§ PROBLEM:
Return all the lines below in which the string "enough" appears.

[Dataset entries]

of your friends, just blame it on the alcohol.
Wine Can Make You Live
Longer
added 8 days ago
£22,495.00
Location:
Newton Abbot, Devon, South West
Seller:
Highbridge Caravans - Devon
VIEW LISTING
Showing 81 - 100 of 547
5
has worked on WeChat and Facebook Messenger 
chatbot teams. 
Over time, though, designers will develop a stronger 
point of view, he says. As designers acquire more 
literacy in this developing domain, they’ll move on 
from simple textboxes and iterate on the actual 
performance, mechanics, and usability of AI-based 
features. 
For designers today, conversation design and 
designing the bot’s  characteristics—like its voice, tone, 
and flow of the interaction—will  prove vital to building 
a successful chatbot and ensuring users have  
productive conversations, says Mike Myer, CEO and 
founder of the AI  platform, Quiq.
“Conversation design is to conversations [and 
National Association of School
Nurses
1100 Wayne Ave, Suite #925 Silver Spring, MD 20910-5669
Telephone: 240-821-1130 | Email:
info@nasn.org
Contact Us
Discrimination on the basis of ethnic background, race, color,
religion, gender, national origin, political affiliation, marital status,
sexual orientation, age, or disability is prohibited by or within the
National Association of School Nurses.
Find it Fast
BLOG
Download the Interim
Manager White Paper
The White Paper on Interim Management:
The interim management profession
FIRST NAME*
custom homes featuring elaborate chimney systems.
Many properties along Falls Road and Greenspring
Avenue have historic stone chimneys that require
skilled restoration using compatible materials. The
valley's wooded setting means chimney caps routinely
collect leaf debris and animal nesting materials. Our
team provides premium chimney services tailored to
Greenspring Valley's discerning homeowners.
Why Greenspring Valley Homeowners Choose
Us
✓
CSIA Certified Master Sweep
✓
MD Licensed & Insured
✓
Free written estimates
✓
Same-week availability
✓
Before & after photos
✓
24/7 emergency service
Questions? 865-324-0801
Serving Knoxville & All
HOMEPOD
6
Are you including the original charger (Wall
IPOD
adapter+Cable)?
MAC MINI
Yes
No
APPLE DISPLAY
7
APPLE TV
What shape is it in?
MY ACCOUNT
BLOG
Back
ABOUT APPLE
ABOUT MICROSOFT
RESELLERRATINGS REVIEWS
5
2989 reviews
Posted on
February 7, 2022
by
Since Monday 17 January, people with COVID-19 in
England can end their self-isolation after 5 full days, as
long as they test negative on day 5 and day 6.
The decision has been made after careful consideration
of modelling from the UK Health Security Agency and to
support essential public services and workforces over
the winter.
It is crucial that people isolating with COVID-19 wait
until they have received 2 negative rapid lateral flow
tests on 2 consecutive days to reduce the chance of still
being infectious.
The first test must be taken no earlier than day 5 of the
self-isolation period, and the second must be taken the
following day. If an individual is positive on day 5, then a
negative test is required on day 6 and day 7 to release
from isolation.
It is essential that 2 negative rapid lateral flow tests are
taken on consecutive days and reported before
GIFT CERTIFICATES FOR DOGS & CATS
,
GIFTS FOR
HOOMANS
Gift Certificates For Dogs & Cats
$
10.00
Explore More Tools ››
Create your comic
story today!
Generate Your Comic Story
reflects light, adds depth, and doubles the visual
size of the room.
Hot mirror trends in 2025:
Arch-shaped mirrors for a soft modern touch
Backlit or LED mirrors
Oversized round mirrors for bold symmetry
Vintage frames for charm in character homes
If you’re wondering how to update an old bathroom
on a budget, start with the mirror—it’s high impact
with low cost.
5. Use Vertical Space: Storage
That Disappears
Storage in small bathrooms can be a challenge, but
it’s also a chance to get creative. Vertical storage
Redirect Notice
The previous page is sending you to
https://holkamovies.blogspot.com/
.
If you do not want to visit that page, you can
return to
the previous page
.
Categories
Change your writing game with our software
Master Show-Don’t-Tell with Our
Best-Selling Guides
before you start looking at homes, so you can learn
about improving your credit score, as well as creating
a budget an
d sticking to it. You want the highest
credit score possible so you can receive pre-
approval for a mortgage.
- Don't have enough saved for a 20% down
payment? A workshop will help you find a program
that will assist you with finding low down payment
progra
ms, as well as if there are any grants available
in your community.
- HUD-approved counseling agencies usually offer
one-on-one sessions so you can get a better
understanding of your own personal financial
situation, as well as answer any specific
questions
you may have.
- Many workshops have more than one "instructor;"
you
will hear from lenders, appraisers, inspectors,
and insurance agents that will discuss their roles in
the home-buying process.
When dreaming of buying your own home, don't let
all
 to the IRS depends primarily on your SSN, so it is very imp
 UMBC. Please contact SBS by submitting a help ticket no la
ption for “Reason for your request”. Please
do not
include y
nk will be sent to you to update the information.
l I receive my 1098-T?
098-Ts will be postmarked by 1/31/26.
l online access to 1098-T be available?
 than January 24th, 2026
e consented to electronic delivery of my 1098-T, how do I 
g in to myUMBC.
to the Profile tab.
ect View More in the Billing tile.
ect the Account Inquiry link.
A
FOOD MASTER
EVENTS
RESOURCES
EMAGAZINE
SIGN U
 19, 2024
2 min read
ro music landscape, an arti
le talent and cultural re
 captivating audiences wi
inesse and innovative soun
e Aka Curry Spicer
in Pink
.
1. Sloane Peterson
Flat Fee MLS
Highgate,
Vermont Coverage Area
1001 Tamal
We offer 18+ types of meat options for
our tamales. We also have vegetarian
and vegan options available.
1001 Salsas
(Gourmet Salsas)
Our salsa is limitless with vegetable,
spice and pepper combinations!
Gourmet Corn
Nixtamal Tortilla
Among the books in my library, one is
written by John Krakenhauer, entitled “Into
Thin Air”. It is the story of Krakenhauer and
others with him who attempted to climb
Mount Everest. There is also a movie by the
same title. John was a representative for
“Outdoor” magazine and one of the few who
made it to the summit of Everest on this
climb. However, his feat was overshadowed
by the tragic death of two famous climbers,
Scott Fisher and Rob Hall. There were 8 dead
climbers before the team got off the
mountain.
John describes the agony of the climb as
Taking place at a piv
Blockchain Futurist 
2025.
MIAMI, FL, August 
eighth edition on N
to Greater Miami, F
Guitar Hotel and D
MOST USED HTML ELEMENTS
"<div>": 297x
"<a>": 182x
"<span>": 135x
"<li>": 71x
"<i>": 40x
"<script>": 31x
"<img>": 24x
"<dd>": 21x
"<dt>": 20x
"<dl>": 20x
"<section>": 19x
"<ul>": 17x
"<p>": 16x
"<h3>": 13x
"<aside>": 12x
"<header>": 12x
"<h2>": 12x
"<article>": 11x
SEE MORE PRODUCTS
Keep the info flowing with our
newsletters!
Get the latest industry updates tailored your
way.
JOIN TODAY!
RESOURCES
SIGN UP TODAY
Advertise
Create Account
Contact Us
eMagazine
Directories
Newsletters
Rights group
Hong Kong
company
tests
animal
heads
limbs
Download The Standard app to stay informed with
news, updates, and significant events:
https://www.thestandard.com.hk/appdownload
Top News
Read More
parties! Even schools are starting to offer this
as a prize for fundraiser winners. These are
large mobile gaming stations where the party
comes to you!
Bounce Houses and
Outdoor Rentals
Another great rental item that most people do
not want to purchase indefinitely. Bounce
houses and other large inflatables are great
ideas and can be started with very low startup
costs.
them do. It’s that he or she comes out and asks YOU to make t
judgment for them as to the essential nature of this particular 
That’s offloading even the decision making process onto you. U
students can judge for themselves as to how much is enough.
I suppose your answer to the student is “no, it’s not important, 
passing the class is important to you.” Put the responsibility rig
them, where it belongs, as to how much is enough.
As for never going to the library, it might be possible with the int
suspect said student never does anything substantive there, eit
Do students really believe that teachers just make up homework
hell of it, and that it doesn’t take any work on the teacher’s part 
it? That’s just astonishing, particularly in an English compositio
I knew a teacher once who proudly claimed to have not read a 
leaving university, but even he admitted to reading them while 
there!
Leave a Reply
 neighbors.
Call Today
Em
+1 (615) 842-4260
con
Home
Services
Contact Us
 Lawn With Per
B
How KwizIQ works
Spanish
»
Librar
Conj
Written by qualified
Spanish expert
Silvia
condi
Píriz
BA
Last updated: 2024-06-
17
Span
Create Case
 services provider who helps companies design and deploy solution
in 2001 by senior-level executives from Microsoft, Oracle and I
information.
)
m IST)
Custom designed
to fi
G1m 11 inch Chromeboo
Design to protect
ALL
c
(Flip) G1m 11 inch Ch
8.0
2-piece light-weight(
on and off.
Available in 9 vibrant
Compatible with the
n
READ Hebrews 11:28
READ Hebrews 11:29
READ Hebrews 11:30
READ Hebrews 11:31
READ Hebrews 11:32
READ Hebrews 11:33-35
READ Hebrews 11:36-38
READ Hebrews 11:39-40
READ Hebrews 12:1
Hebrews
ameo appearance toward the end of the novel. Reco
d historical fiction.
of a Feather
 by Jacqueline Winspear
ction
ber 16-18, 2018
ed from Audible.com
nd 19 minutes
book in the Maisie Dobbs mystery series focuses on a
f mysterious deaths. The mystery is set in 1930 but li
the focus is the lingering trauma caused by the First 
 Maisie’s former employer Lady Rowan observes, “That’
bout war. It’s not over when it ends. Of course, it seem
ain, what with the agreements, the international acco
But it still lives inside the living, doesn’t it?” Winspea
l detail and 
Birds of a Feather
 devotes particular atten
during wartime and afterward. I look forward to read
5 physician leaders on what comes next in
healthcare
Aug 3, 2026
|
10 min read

§ RESPONSE BOX:
- Don't have enough saved for a 20% down
students can judge for themselves as to how much is enough.
them, where it belongs, as to how much is enough.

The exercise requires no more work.